Gašper Beguš will be giving a hybrid talk on Friday, April 1, from 11am-noon PST. This talk will be held in person in South Hall 202, and Zoom information will be distributed via the Berkeley NLP Seminar listserv for those wishing to attend remotely.
Title: Cognitive modeling, neural network interpretability, and GANs
Abstract:In this talk, I propose that language can be modeled from raw speech data in a fully unsupervised manner with Generative Adversarial Networks (GANs) and that such modeling has implications both for the understanding of language acquisition and for the understanding of how deep neural networks learn internal representations. I propose a technique that allows us to “wug-test” neural networks trained on raw speech, analyze intermediate convolutional layers, and test a causal relationship between meaningful units in the output and latent/intermediate representations. I further propose an extension of the GAN architecture in which learning of meaningful linguistic units emerges from a requirement that the networks output informative data and includes both the perception and production principles. With this model, we can test what the networks can and cannot learn, how their biases match human learning biases in behavioral experiments, how speech processing in the brain compares to intermediate representations in deep neural networks (by comparing acoustic properties in intermediate convolutional layers and the brainstem), how symbolic-like rule-like computation emerges in internal representations, and what GAN’s innovative outputs can teach us about productivity in human language. This talk also makes a more general case for probing deep neural networks with raw speech data, as dependencies in speech are often better understood than those in the visual domain and because behavioral data on speech (especially the production aspect) are relatively easily accessible.

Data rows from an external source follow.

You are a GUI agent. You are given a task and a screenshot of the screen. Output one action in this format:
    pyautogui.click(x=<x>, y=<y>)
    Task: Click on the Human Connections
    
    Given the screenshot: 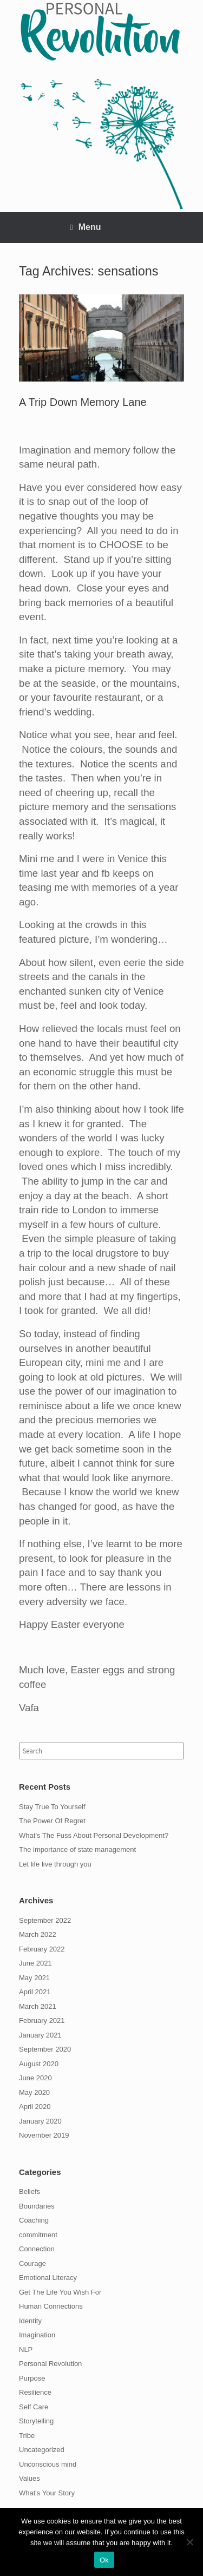 What is the action you would take?
    pyautogui.click(x=51, y=2306)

Bio: Gašper Beguš an Assistant Professor at the Department of Linguistics at UC Berkeley where he directs the Berkeley Speech and Computation Lab. Before coming to Berkeley, he was an Assistant Professor at the University of Washington and before that he graduated with a Ph.D. from Harvard. His research focuses on developing deep learning models for speech data. More specifically, he trains models to learn representations of spoken words from raw audio inputs. He combines machine learning and statistical modeling with neuroimaging and behavioral experiments to better understand how neural networks learn internal representations in speech and how humans learn to speak.